**Instructions for the task**
Exactly as written, return the entries below, minus any pictures.

**Given information**

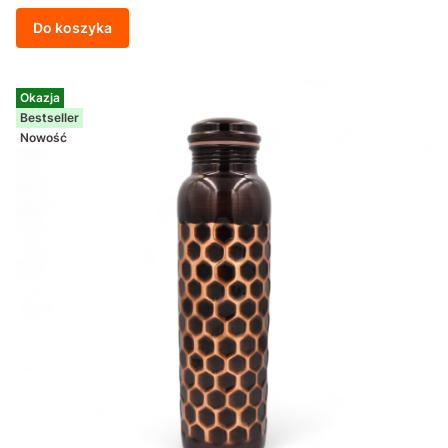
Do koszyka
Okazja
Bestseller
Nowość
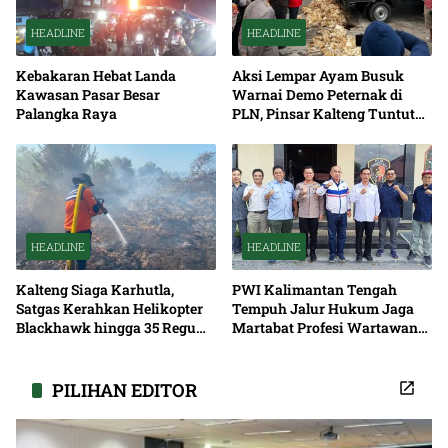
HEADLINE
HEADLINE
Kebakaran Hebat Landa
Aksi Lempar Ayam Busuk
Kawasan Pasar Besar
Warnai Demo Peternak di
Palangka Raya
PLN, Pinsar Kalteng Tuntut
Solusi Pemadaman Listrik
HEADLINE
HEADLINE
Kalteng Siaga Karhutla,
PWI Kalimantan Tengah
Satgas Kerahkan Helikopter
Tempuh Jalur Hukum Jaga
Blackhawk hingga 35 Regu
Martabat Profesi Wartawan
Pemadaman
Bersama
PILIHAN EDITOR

**Task answer**
Do koszyka
Okazja
Bestseller
Nowość
HEADLINE
HEADLINE
Kebakaran Hebat Landa
Aksi Lempar Ayam Busuk
Kawasan Pasar Besar
Warnai Demo Peternak di
Palangka Raya
PLN, Pinsar Kalteng Tuntut
Solusi Pemadaman Listrik
HEADLINE
HEADLINE
Kalteng Siaga Karhutla,
PWI Kalimantan Tengah
Satgas Kerahkan Helikopter
Tempuh Jalur Hukum Jaga
Blackhawk hingga 35 Regu
Martabat Profesi Wartawan
Pemadaman
Bersama
PILIHAN EDITOR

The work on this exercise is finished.